La concezione di un soggetto potenziale è declinata nel capitolo a nostro parere più interessante del libro, Creature incompiute e mondi complementari, dove questa idea trova la sua espressione migliore in una certa tipologia di personaggi dell’universo letterario di Kafka. Si tratta, appunto, di quei personaggi kafkiani assolutamente ribelli a ogni riduzione della soggettività a funzione che, in conseguenza della mercificazione dell’uomo a vuoto valore di scambio, si realizza totalmente nell’attività che il sistema sociale prevede per essi: “sono addetto alle bastonate, dunque bastono” dicono i bastonatori a Josef K. che chiede loro le ragioni del loro comportamento. Invece, esempi di soggettività potenziale sono, corroborando la tesi del saggio di Benjamin su Kafka del 1934, i messaggeri che non possono realizzare la propria funzione in quanto non portano a destinazione il messaggio oppure questo perde completamente di contenuto e scopo: essi sono pura relazione e, dunque, pura possibilità; non necessitano di portare a compimento il proprio compito per essere. Tuttavia, il più radicale prototipo del soggetto potenziale è il protagonista del racconto kafkiano Gli affanni del padre di famiglia, Odradek; scrive De Michele: «Odradek esiste, ma non ha alcuna funzione; ha una forma, ma è informe; è sospeso in una dimensione intermedia tra una possibile defunzionalizzazione trascorsa e l’impossibilità di una rifunzionalizzazione attuale» [p. 141]. Il soggetto potenziale si nega a ogni possibile sistema di riferimento per la sua realizzazione: la realtà rappresenta per il suo essere-possibilità un limite insuperabile, oltre il quale deve abbandonare ogni speranza di felicità. Il soggetto potenziale, che risulta dal percorso filosofico di Felicità e storia, rappresenta la teorizzazione della resistenza alla violenza di ogni forma di stato di fatto, sua unica attività possibile è la sottrazione e il rifiuto: per De Michele, figure paradigmatiche in questo senso sono lo Zi’ Nicola di Le voci di dentro di De Filippo, il Nero di Underground di Kusturica e, soprattutto, Edipo dell’Edipo a Colono di Sofocle, che, di fronte a una realtà storica e politica in cui non si riconoscono, decidono di scomparire, di rendersi impercettibili.

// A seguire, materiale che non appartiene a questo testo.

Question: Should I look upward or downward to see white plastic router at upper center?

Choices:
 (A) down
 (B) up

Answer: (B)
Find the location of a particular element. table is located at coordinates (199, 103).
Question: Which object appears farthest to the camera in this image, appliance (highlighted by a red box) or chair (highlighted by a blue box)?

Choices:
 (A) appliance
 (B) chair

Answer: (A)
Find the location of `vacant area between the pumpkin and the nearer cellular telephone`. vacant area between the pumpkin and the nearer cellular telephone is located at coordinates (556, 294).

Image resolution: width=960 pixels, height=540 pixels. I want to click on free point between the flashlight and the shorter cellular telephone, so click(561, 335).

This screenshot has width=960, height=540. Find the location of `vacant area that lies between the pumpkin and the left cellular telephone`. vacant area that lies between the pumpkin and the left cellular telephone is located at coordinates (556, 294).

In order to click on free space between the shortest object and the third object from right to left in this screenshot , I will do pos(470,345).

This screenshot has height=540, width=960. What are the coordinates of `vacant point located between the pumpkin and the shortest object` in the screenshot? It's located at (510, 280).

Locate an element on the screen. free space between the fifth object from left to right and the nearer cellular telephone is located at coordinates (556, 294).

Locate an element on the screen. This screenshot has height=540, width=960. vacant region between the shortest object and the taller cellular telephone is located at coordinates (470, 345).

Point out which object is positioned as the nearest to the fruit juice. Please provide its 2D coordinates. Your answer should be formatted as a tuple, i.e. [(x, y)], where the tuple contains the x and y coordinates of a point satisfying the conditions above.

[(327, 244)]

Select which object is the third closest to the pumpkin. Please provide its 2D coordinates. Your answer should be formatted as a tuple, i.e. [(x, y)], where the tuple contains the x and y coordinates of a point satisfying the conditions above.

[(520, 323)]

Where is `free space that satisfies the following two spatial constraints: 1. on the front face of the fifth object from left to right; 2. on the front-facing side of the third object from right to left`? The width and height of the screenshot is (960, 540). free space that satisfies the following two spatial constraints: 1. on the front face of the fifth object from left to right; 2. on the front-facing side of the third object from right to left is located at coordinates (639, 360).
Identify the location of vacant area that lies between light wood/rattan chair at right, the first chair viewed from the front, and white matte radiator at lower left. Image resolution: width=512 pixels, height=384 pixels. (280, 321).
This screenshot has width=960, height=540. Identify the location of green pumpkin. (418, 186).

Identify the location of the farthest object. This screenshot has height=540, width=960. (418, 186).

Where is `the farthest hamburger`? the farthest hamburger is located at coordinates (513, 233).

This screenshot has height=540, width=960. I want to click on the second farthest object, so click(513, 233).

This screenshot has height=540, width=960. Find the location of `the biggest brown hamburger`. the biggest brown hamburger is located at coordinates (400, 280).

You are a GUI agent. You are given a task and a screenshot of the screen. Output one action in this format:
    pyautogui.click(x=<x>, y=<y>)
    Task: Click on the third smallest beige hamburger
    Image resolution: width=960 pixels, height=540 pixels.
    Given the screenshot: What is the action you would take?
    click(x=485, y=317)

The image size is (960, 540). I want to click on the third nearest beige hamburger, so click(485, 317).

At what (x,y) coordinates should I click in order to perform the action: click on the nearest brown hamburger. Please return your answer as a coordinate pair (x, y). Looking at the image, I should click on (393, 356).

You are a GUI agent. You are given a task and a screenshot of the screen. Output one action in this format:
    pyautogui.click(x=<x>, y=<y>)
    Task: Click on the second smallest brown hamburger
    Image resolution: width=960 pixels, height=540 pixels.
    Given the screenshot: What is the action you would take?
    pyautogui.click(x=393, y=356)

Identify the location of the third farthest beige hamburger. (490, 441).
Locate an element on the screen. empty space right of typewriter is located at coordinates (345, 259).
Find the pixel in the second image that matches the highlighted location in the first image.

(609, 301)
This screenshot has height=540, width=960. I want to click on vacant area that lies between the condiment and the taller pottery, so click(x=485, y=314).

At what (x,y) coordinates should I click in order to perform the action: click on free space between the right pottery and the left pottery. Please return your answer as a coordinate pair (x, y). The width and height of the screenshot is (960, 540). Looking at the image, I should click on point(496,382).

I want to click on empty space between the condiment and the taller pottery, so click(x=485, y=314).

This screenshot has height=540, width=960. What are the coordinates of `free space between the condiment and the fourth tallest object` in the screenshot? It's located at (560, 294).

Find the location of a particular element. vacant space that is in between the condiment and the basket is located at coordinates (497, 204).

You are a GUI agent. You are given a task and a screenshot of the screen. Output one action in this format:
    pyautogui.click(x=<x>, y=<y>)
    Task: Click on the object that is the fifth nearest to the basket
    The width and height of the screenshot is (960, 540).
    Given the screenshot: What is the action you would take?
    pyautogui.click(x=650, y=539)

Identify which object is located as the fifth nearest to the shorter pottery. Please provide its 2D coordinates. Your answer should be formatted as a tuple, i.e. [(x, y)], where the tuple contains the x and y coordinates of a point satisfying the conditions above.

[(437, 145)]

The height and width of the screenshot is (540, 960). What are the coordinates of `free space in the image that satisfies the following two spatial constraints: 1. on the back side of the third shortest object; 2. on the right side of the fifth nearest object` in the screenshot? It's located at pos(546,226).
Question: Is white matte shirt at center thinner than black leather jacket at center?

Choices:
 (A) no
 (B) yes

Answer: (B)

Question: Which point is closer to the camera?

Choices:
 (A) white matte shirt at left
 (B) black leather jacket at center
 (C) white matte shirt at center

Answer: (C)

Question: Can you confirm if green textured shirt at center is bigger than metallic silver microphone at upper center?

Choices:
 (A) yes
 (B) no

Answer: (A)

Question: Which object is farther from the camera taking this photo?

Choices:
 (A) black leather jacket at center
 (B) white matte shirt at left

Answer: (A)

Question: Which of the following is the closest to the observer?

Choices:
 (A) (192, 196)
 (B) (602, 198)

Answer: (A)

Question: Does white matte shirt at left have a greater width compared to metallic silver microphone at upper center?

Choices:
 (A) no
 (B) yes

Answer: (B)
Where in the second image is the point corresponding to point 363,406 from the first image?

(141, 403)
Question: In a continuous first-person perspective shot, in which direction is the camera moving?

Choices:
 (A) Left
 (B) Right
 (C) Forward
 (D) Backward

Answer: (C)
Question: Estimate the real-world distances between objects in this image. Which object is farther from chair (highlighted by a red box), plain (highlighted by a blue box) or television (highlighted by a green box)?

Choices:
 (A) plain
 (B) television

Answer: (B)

Per concludere, Felicità e storia è un libro ricchissimo di spunti ed estremamente stimolante, anche perché riesce a tematizzare, in particolare per quanto riguarda il pensiero di Benjamin, quelle questioni che più di altre rispondono a quei richiami alla militanza (De Michele stesso definisce il suo libro come un’opera di “filosofia militante”), che l’attualità rivolge alla filosofia. Comunque, vogliamo evidenziare una problematica che, secondo noi, emerge dal taglio della nostra lettura di Felicità e storia: la felicità come possibilità assoluta, sciolta dalla rischiosa esigenza di provare se stessa nell’effettiva realtà storica e politica, dal punto di vista della sua reale praticabilità si marchia dell’impossibilità di ogni felicità. Che disertando la realtà e negando la propria partecipazione al “mattatoio” della storia si denunci che la possibilità della felicità è pur sempre altrove e che il rifiuto è pur sempre un gesto di sovrana autodeterminazione individuale, rappresenta certamente un segno di speranza; ma affermare, con De Michele che cita Blumenberg, che l’idea di felicità deve assolutamente evitare ogni pretesa di una sua definitiva realizzazione non significa affatto sottrarre la felicità alla storia, anzi. Non è forse proprio Benjamin a concepire il tempo della storia come segnato dall’esigenza messianica di giustizia che viene dal passato e che si presenta come una possibilità reale, in quanto storica, per coloro che sapranno farsene carico? Non è ancora Benjamin che individua proprio nell’idea di felicità quel ritmo intermittente della natura messianica, che impone la caducità a ogni pretesa di irrigidire nel dominio e nel compimento il tempo della storia? Pur criticando severamente una concezione della storia di matrice positivistica, che De Michele prende a paradigma della storia da disertare, Benjamin propone un concetto di storia alternativo a questa in quanto, a suo avviso, effettivamente e radicalmente storico; nella II delle Tesi sul concetto di storia, Benjamin scrive: «nell’idea di felicità risuona ineliminabile l’idea di redenzione. Ed è lo stesso per l’idea che la storia ha del passato. Il passato reca con sé un indice segreto che lo rinvia alla redenzione».